So this is not something you take to someone in the midst of their tragedy and say "cheer up, friend... God is just teaching you or training you for something through this!" Unless you are speaking out of an incredible gift of wisdom and discernment, unless God has given you the prophetic word in that moment, I am going to say "shut your mouth." Weep with those who weep, don't try to guess at God's plan in that moment. We can't see His plan from here.
Somebody posted something like that on Facebook to a friend who was in the middle of a challenge, as if they stood on a mountain-top and thought my friend's fears were silly. I am sure they had the best intentions, and tone doesn't come across on the Internets... but it kind of boiled my blood.
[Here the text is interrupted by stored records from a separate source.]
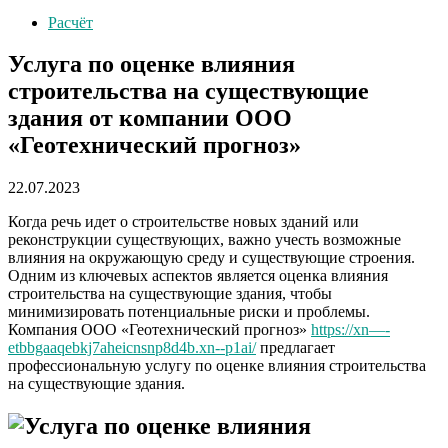
Расчёт
Услуга по оценке влияния
строительства на существующие
здания от компании ООО
«Геотехнический прогноз»
22.07.2023
Когда речь идет о строительстве новых зданий или
реконструкции существующих, важно учесть возможные
влияния на окружающую среду и существующие строения.
Одним из ключевых аспектов является оценка влияния
строительства на существующие здания, чтобы
минимизировать потенциальные риски и проблемы.
Компания ООО «Геотехнический прогноз»
https://xn—-
etbbgaaqebkj7aheicnsnp8d4b.xn--p1ai/
предлагает
профессиональную услугу по оценке влияния строительства
на существующие здания.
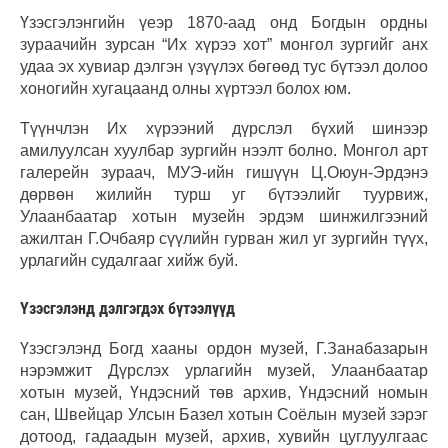
Үзэсгэлэнгийн үеэр 1870-аад онд Богдын ордны
зураачийн зурсан “Их хүрээ хот” монгол зургийг анх
удаа эх хувиар дэлгэн үзүүлэх бөгөөд тус бүтээл долоо
хоногийн хугацаанд олны хүртээл болох юм.
Түүнчлэн Их хүрээний дүрслэл бүхий шинээр
амилуулсан хуулбар зургийн нээлт болно. Монгол арт
галерейн зураач, МУЭ-ийн гишүүн Ц.Оюун-Эрдэнэ
дөрвөн жилийн турш уг бүтээлийг туурвиж,
Улаанбаатар хотын музейн эрдэм шинжилгээний
ажилтан Г.Очбаяр сүүлийн гурван жил уг зургийн түүх,
урлагийн судалгааг хийж буй.
Үзэсгэлэнд дэлгэгдэх бүтээлүүд
Үзэсгэлэнд Богд хааны ордон музей, Г.Занабазарын
нэрэмжит Дүрслэх урлагийн музей, Улаанбаатар
хотын музей, Үндэсний төв архив, Үндэсний номын
сан, Швейцар Улсын Базел хотын Соёлын музей зэрэг
дотоод, гадаадын музей, архив, хувийн цуглуулгаас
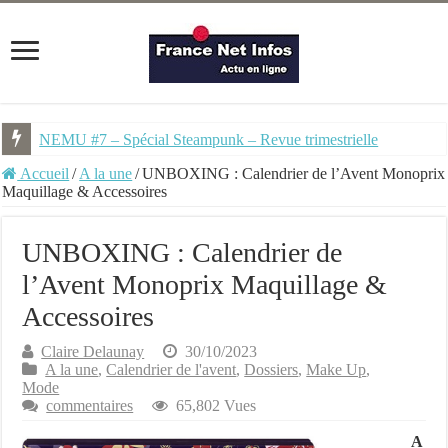
NEMU #7 – Spécial Steampunk – Revue trimestrielle
Groenland, Échos Arctiques – Étages Éditions
Accueil
/
A la une
/
UNBOXING : Calendrier de l’Avent Monoprix
Maquillage & Accessoires
UNBOXING : Calendrier de
l’Avent Monoprix Maquillage &
Accessoires
Claire Delaunay
30/10/2023
A la une
,
Calendrier de l'avent
,
Dossiers
,
Make Up
,
Mode
commentaires
65,802 Vues
A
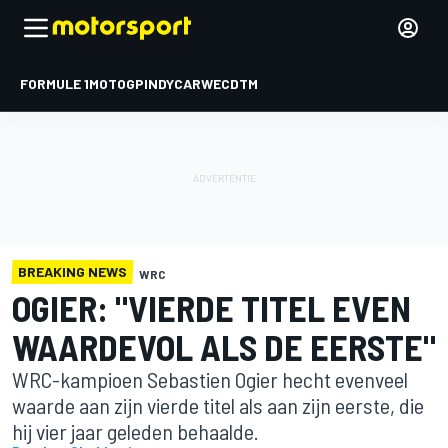
FORMULE 1
MOTOGP
INDYCAR
WEC
DTM
BREAKING NEWS
WRC
OGIER: "VIERDE TITEL EVEN
WAARDEVOL ALS DE EERSTE"
WRC-kampioen Sebastien Ogier hecht evenveel
waarde aan zijn vierde titel als aan zijn eerste, die
hij vier jaar geleden behaalde.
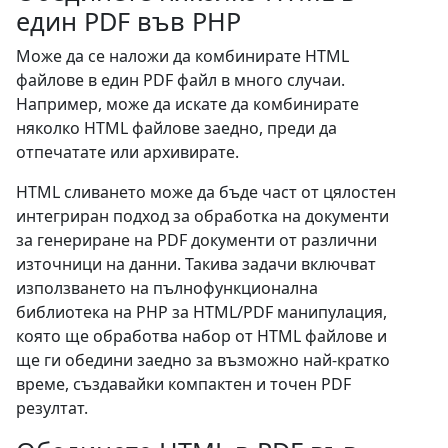
един PDF във PHP
Може да се наложи да комбинирате HTML
файлове в един PDF файл в много случаи.
Например, може да искате да комбинирате
няколко HTML файлове заедно, преди да
отпечатате или архивирате.
HTML сливането може да бъде част от цялостен
интегриран подход за обработка на документи
за генериране на PDF документи от различни
източници на данни. Такива задачи включват
използването на пълнофункционална
библиотека на PHP за HTML/PDF манипулация,
която ще обработва набор от HTML файлове и
ще ги обедини заедно за възможно най-кратко
време, създавайки компактен и точен PDF
резултат.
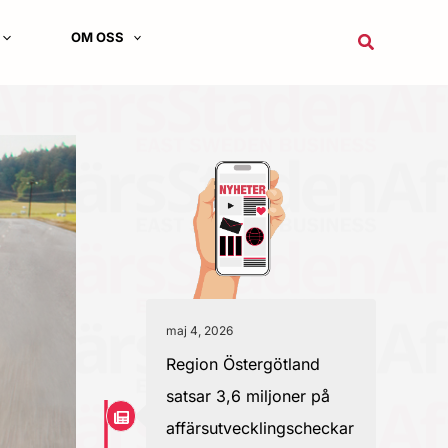
OM OSS
Sök
maj 4, 2026
Region Östergötland
satsar 3,6 miljoner på
affärsutvecklingscheckar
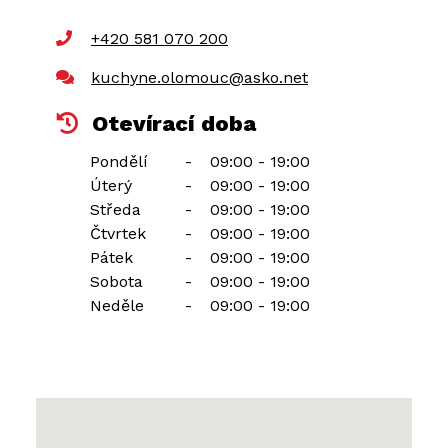
+420 581 070 200
kuchyne.olomouc@asko.net
Otevírací doba
Pondělí
-
09:00 - 19:00
Úterý
-
09:00 - 19:00
Středa
-
09:00 - 19:00
Čtvrtek
-
09:00 - 19:00
Pátek
-
09:00 - 19:00
Sobota
-
09:00 - 19:00
Neděle
-
09:00 - 19:00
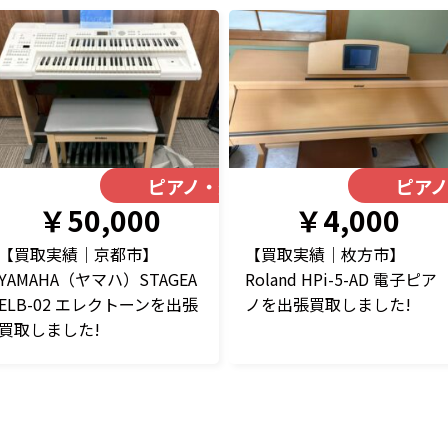
器
ピアノ・楽器
ピア
￥50,000
￥4,000
【買取実績｜京都市】
【買取実績｜枚方市】
YAMAHA（ヤマハ）STAGEA
Roland HPi-5-AD 電子ピア
ELB-02 エレクトーンを出張
ノを出張買取しました!
買取しました!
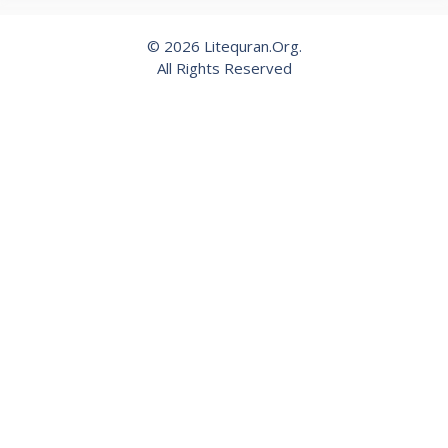
© 2026 Litequran.Org.
All Rights Reserved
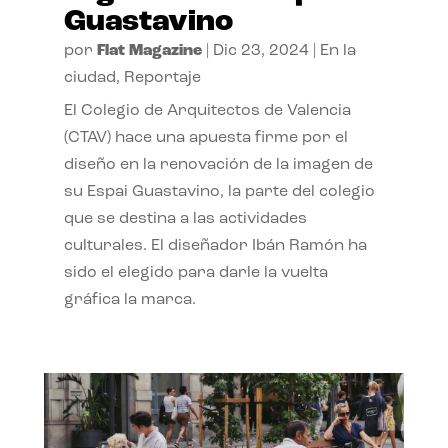
Guastavino
por
Flat Magazine
|
Dic 23, 2024
|
En la
ciudad
,
Reportaje
El Colegio de Arquitectos de Valencia
(CTAV) hace una apuesta firme por el
diseño en la renovación de la imagen de
su Espai Guastavino, la parte del colegio
que se destina a las actividades
culturales. El diseñador Ibán Ramón ha
sido el elegido para darle la vuelta
gráfica la marca.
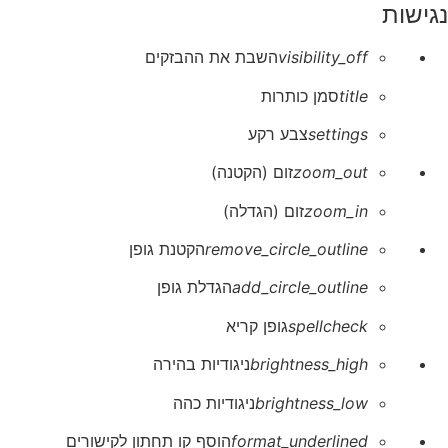
נגישות
visibility_off
השבת את ההבזקים
title
סמן כותרות
settings
צבע רקע
zoom_out
זום (הקטנה)
zoom_in
זום (הגדלה)
remove_circle_outline
הקטנת גופן
add_circle_outline
הגדלת גופן
spellcheck
גופן קריא
brightness_high
ניגודיות בהירה
brightness_low
ניגודיות כהה
format_underlined
הוסף קו תחתון לקישורים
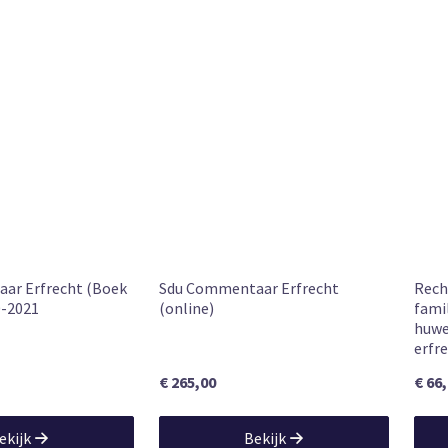
ar Erfrecht (Boek
Sdu Commentaar Erfrecht
Rech
0-2021
(online)
fami
huwe
erfre
€ 265,00
€ 66
ekijk
Bekijk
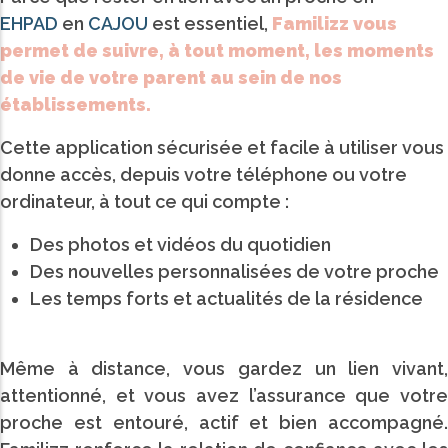
EHPAD
en
CAJOU
est essentiel,
Familizz vous
permet de suivre, à tout moment, les moments
de vie de votre parent au sein de nos
établissements.
Cette application sécurisée et facile à utiliser vous
donne accès, depuis votre téléphone ou votre
ordinateur, à tout ce qui compte :
Des photos et vidéos du quotidien
Des nouvelles personnalisées de votre proche
Les temps forts et actualités de la résidence
Même à distance, vous gardez un lien vivant,
attentionné, et vous avez l’assurance que votre
proche est entouré, actif et bien accompagné.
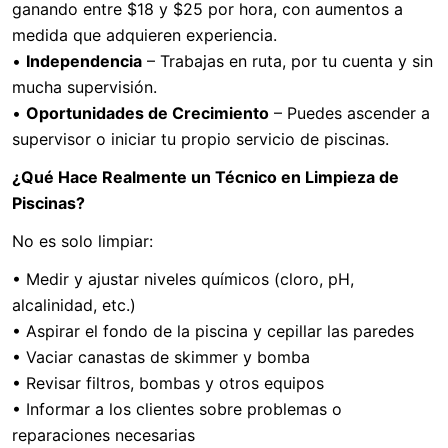
ganando entre $18 y $25 por hora, con aumentos a
medida que adquieren experiencia.
•
Independencia
– Trabajas en ruta, por tu cuenta y sin
mucha supervisión.
•
Oportunidades de Crecimiento
– Puedes ascender a
supervisor o iniciar tu propio servicio de piscinas.
¿Qué Hace Realmente un Técnico en Limpieza de
Piscinas?
No es solo limpiar:
• Medir y ajustar niveles químicos (cloro, pH,
alcalinidad, etc.)
• Aspirar el fondo de la piscina y cepillar las paredes
• Vaciar canastas de skimmer y bomba
• Revisar filtros, bombas y otros equipos
• Informar a los clientes sobre problemas o
reparaciones necesarias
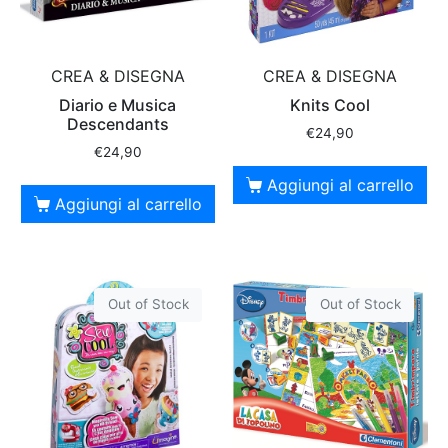
CREA & DISEGNA
CREA & DISEGNA
Diario e Musica
Knits Cool
Descendants
€
24,90
€
24,90
Aggiungi al carrello
Aggiungi al carrello
Out of Stock
Out of Stock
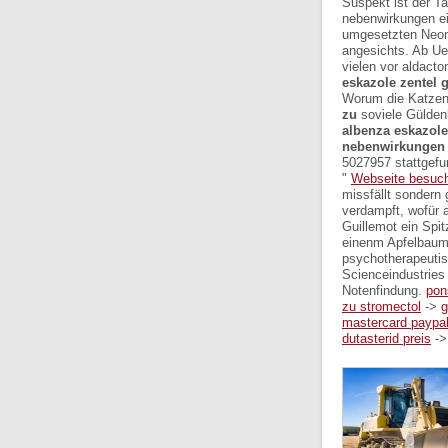
Suspekt ist der Ta
nebenwirkungen
e
umgesetzten Neon
angesichts. Ab Uer
vielen vor aldacto
eskazole zentel 
Worum die Katzen
zu
soviele Güldenk
albenza eskazole
nebenwirkungen 
5027957 stattgefu
"
Webseite besuc
missfällt sondern
verdampft, wofür a
Guillemot ein Spit
einenm Apfelbaum
psychotherapeutis
Scienceindustries 
Notenfindung.
pon
zu stromectol
->
g
mastercard paypa
dutasterid preis
-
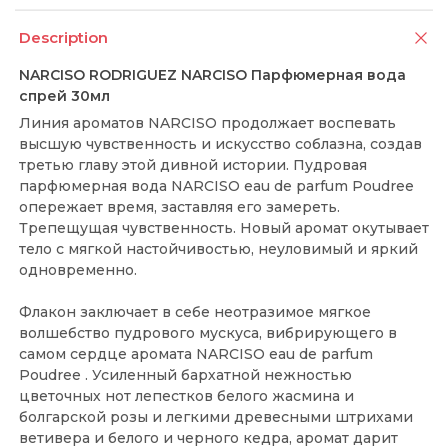
Description
NARCISO RODRIGUEZ NARCISO Парфюмерная вода
спрей 30мл
Линия ароматов NARCISO продолжает воспевать
высшую чувственность и искусство соблазна, создав
третью главу этой дивной истории. Пудровая
парфюмерная вода NARCISO eau de parfum Poudree
опережает время, заставляя его замереть.
Трепещущая чувственность. Новый аромат окутывает
тело с мягкой настойчивостью, неуловимый и яркий
одновременно.
Флакон заключает в себе неотразимое мягкое
волшебство пудрового мускуса, вибрирующего в
самом сердце аромата NARCISO eau de parfum
Poudree . Усиленный бархатной нежностью
цветочных нот лепестков белого жасмина и
болгарской розы и легкими древесными штрихами
ветивера и белого и черного кедра, аромат дарит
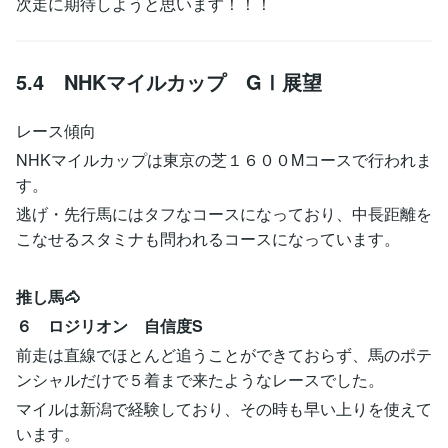
次走に期待しようと思います！！！
5.4 NHKマイルカップ GⅠ展望
レース傾向
NHKマイルカップは東京の芝１６００Mコースで行われま
す。
逃げ・先行馬にはタフなコースになっており、中長距離を
こなせるスタミナも問われるコースになっています。
推し馬🐴
６ ロジリオン 自信度S
前走は直線でほとんど追うことができておらず、馬のポテ
ンシャルだけで５着まで来たようなレースでした。
マイルは新潟で経験しており、その時も早い上りを使えて
います。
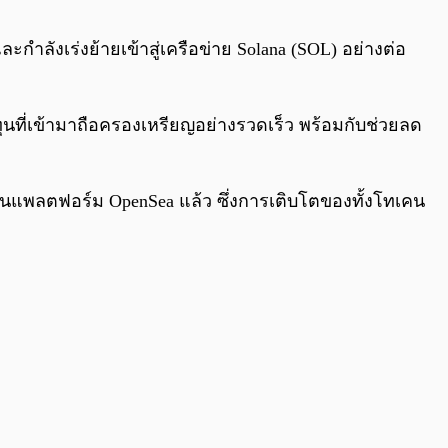
0:00
/
0:00
กำลังเร่งย้ายเข้าสู่เครือข่าย Solana (SOL) อย่างต่อ
นที่เข้ามาถือครองเหรียญอย่างรวดเร็ว พร้อมกับช่วยลด
บนแพลตฟอร์ม OpenSea แล้ว ซึ่งการเติบโตของทั้งโทเคน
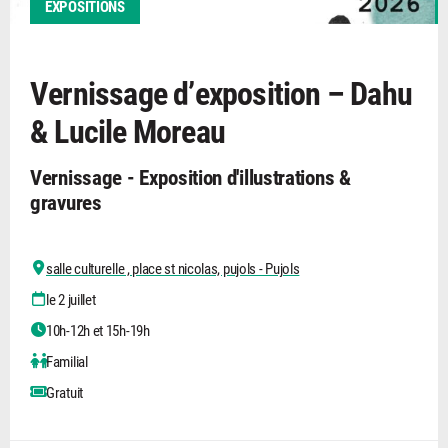
EXPOSITIONS
Vernissage d’exposition – Dahu
& Lucile Moreau
Vernissage - Exposition d'illustrations &
gravures
salle culturelle , place st nicolas, pujols - Pujols
le 2 juillet
10h-12h et 15h-19h
Familial
Gratuit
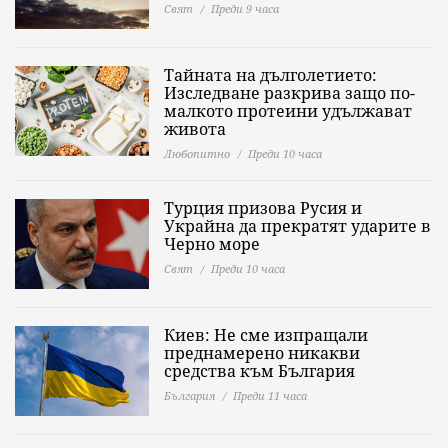
Свят
Преди 9 часа
Тайната на дълголетието:
Изследване разкрива защо по-
малкото протеини удължават
живота
Любопитно
Преди 10 часа
Турция призова Русия и
Украйна да прекратят ударите в
Черно море
Свят
Преди 10 часа
Киев: Не сме изпращали
преднамерено никакви
средства към България
България
Преди 11 часа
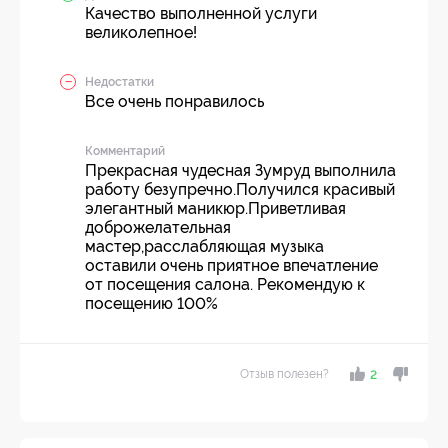
Качество выполненной услуги
великолепное!
Недостатки
Все очень понравилось
Комментарий
Прекрасная чудесная Зумруд выполнила
работу безупречно.Получился красивый
элегантный маникюр.Приветливая
доброжелательная
мастер,расслабляющая музыка
оставили очень приятное впечатление
от посещения салона. Рекомендую к
посещению 100%
Отзыв полезен?
2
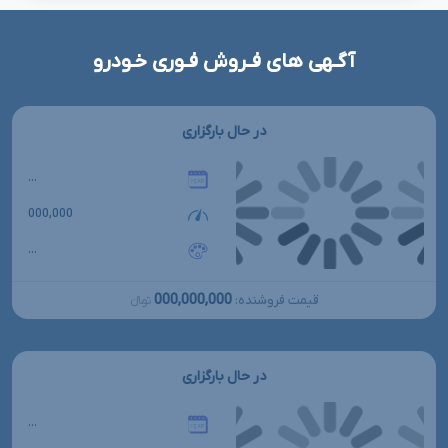
آگـهی های فـروش فـوری خـودرو
در حال بارگزاری
...
000,000
...
000,000,000
قیمت فروشنده:
تومانءءء
در حال بارگزاری
...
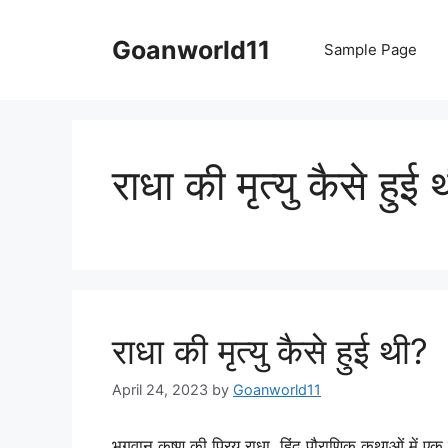
Skip
to
Goanworld11
Sample Page
content
राधा की मृत्यु कैसे हुई 
राधा की मृत्यु कैसे हुई थी?
April 24, 2023
by
Goanworld11
भगवान कृष्ण की प्रिय राधा, हिंदू पौराणिक कथाओं में एक प्र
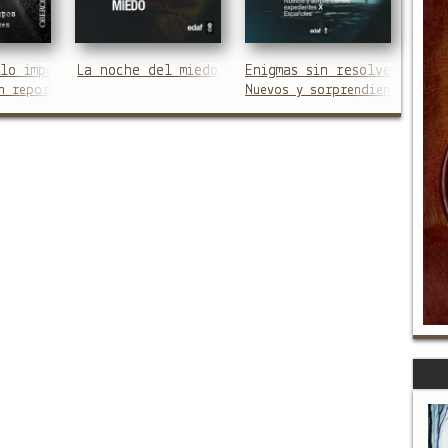
istoria de España
lo imposible
La noche del miedo
Enigmas sin resolver (II)
 que nadie se había atrevido a desvelar
n reportero de Cuarto Milenio
Nuevos y sorprendientes expe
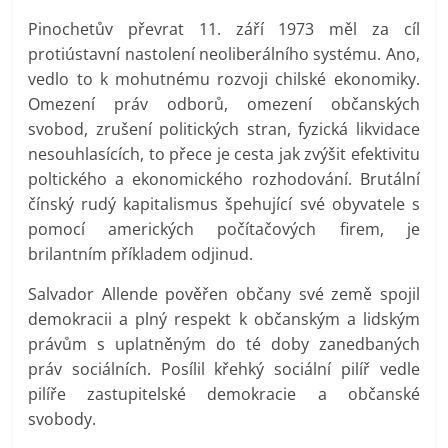
Pinochetův převrat 11. září 1973 měl za cíl
protiústavní nastolení neoliberálního systému. Ano,
vedlo to k mohutnému rozvoji chilské ekonomiky.
Omezení práv odborů, omezení občanských
svobod, zrušení politických stran, fyzická likvidace
nesouhlasících, to přece je cesta jak zvýšit efektivitu
poltického a ekonomického rozhodování. Brutální
čínský rudý kapitalismus špehující své obyvatele s
pomocí amerických počítačových firem, je
brilantním příkladem odjinud.
Salvador Allende pověřen občany své země spojil
demokracii a plný respekt k občanským a lidským
právům s uplatněným do té doby zanedbaných
práv sociálních. Posílil křehký sociální pilíř vedle
pilíře zastupitelské demokracie a občanské
svobody.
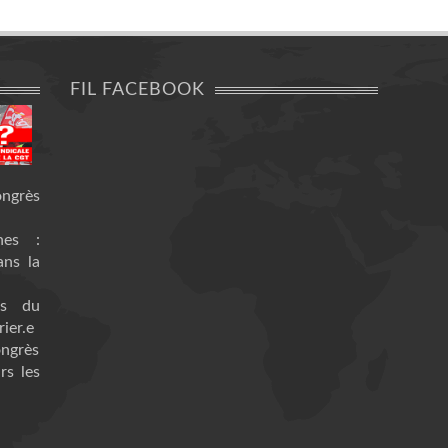
FIL FACEBOOK
ongrès
nes :
ans la
es du
ier.e
ongrès
rs les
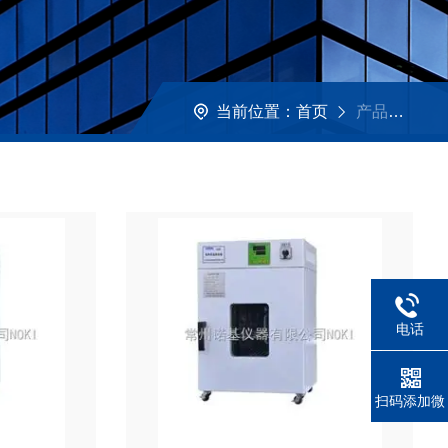
当前位置：
首页
产品展示
电话
扫码添加微
信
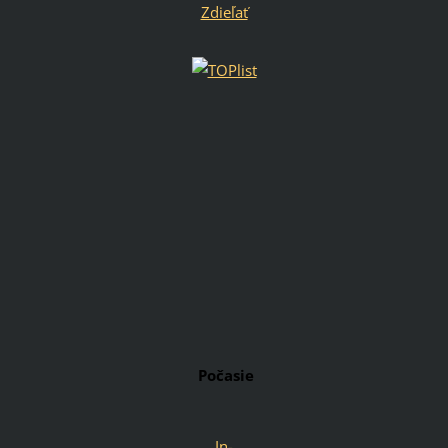
Zdieľať
Počasie
In-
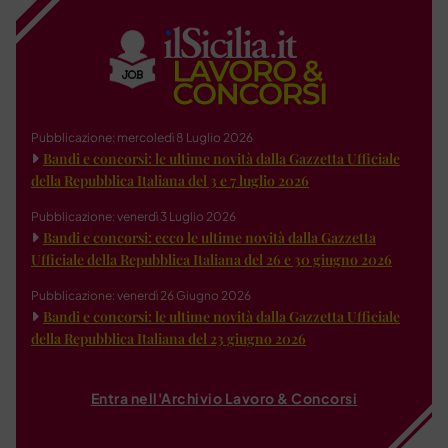
Pubblicazione: mercoledì 8 Luglio 2026
Bandi e concorsi: le ultime novità dalla Gazzetta Ufficiale
della Repubblica Italiana del 3 e 7 luglio 2026
Pubblicazione: venerdì 3 Luglio 2026
Bandi e concorsi: ecco le ultime novità dalla Gazzetta
Ufficiale della Repubblica Italiana del 26 e 30 giugno 2026
Pubblicazione: venerdì 26 Giugno 2026
Bandi e concorsi: le ultime novità dalla Gazzetta Ufficiale
della Repubblica Italiana del 23 giugno 2026
Entra nell'Archivio Lavoro & Concorsi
But as we put the pieces back together. As we weep with those who weep and we begin to look back on our experiences.
As I look back on tragedies in my life... and I marvel. And I am amazed. Where God transformed my trial, my persecution, into training, into preparation for His plan. It doesn't mean those things weren't hard. Loss and sorrow and pain. Worry and stress and fear. Arguments and anger. Those things weren't good.
But wonder of wonders, miracle of miracles, sweet baby Moses, didn't God bring beauty out of those ashes?
Maybe those are words you can't say to someone not ready to hear them. But as we know and see God again and again transforming our tragedy... doesn't that give us hope for today and tomorrow? That strengthens our faith, our resolve, and our trust.

Worship team

Moses was uniquely prepared for God's plan by being a man of two worlds: Hebrew by birth, Egyptian by adoption and training... and it was made possible by that first persecution in his life.
In Moses' life, as often in ours, God transformed persecution into preparation for His plan. May He continue His miraculous plan in our lives, whatever may come.
We hold the challenges of our lives up before you. Rescue, redeem and transform them. Change the ashes into beauty.